Instructional leaders in many school districts throughout the United States are increasingly confronted with spiraling numbers of discipline referrals from teachers who are unable to manage the off-task behaviors and discipline infractions of the growing percentages of diverse, academically at-risk students populating their classrooms. Many of these at-risk students, who come from families that are economically disadvantaged and have culturally rich and linguistically diverse backgrounds, have become stigmatized and minoritized by an education system whose curricula are often woefully inadequate in being able to meet the unique social and academic support needs of these diverse learners. This article profiles how one high school principal and his instructional turnaround leadership task force colleagues working in a high diversity urban school district utilized multi-leveled data analysis investigative thinking and innovative professional learning program design strategies derived from the education improvement science literature to implement a comprehensive intervention program for ninth through twelfth grade teams of core content teachers and their instructional supervisors. The specific goals of the intervention program were to: 1) change educators’ entrenched pedagogical thinking and instructional planning mindsets regarding the motivation levels and learning capabilities of the high discipline referral students who regularly engage in off-task disruptive behaviors in their classrooms; and 2) transform teachers’ instructional data teaming practices to better serve the academic learning support needs of the campus’s minoritized students.
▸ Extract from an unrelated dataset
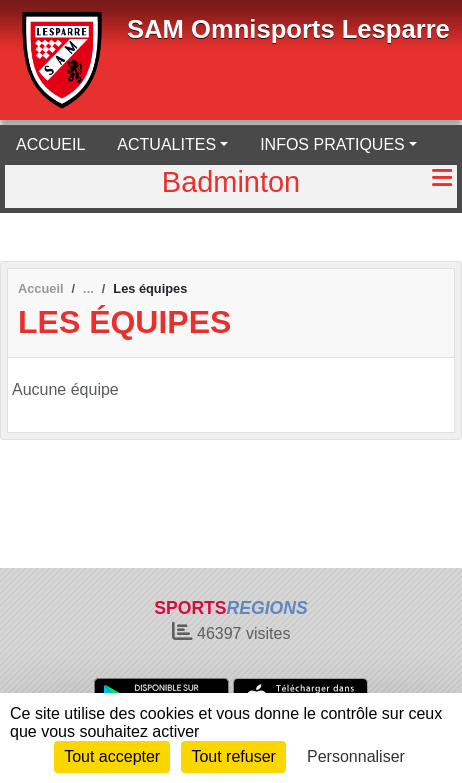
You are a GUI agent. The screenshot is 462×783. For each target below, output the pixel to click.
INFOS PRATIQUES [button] (332, 144)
The design-based approach to instructional improvement employed in the high school case study leveraged the use of multiple cycles of new knowledge and skills acquisition, critical self-reflection, and immersive professional learning to assist educators in exploring how to engage together in authentic data teaming and data analysis–informed differentiated instructional planning to craft high-engagement classroom learning environments and interactive instructional units to effectively address the academic development and support needs of the campus’s diverse, at-risk learners.